CTTN overexpression in HNSCC inhibits Anoikis-apoptosis.
Zheng-Zhong Shen, Qiu-Shuang Xu, Chuan-Ji Wu, Xiao-Dong Feng, Qian-Ming Chen
Abstract
Open AccessHead and neck squamous cell carcinoma (HNSCC) is a highly prevalent and heterogeneous malignancy. Normal cells maintain their homeostasis through Anoikis, and tumor cells enhance their own invasion and migration by resisting Anoikis. The search for biomarkers of resistance to Anoikis in head and neck tumors could be helpful in evaluating the prognosis of patients as well as in finding therapeutic targets for HNSCC due to the lack of more definitive biomarkers in HNSCC. HNSCC cells were cultured in suspension, and HNSCC cells were found to undergo apoptosis after losing the support of ECM.LASSO-Cox regression analysis was applied to the TCGA-HNSC cohort to evaluate the prognostic value of apoptosis-associated genes, resulting in the construction of an apoptosis-related prognostic model (CTTN, PLAU, PLK1, BID, MAPK11, SPINK1, VEGFA, PIK3R2, CEACAM1, MAD2L1, SLCO1B3, TFDP1, SFRP1, SPP1, SPHK1). A risk score-based nomogram was developed to optimally predict survival in HNSCC patients. The role of the prognostic model gene CTTN in HNSCC apoptosis was validated via PI staining, IF, and WB. Knockdown of CTTN affected FAK expression levels in cells, reducing their anti-apoptotic capacity by impairing cytoskeletal formation.
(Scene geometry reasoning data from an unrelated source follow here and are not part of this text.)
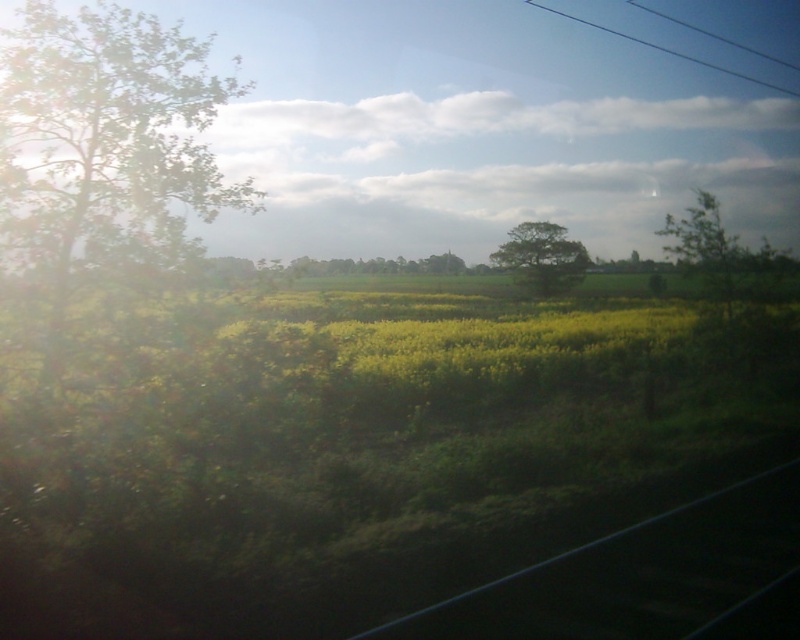 Question: Can you confirm if green leafy tree at left is wider than green leafy tree at center?

Choices:
 (A) no
 (B) yes

Answer: (B)

Question: Estimate the real-world distances between objects in this image. Which object is closer to the green leafy tree at center?

Choices:
 (A) green leafy tree at upper right
 (B) green leafy tree at left
 (C) black metal train track at lower right

Answer: (B)

Question: Which object is closer to the camera taking this photo?

Choices:
 (A) green leafy tree at center
 (B) black metal train track at lower right
 (C) green leafy tree at upper right
 (D) green leafy tree at left

Answer: (B)

Question: Is black metal train track at lower right above black wire at upper center?

Choices:
 (A) no
 (B) yes

Answer: (A)

Question: Which point is closer to the camera taking this photo?

Choices:
 (A) (10, 131)
 (B) (541, 284)
 (C) (756, 257)

Answer: (A)

Question: Is green leafy tree at left in front of black wire at upper center?

Choices:
 (A) yes
 (B) no

Answer: (A)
We validated CTTN function in HNSCC-PDOs. We analyzed the role of CTTN and its major subpopulations in pan-cancer and HNSCC. Silencing CTTN significantly suppressed growth in patient-derived organoids (PDOs) from HNSCC patients. CTTN was highly expressed in most tumors and predominantly detected in epithelial and fibroblast cells of HNSCC. This study established an association between ARGs and HNSCC. We developed a novel ARG-associated signature capable of predicting prognosis in HNSCC patients. Furthermore, we found that inhibiting the apoptosis-related gene CTTN suppresses the anti-apoptotic capacity of HNSCC. Results from HNSCC-PDOs suggest that CTTN may represent a key target for HNSCC invasion and treatment.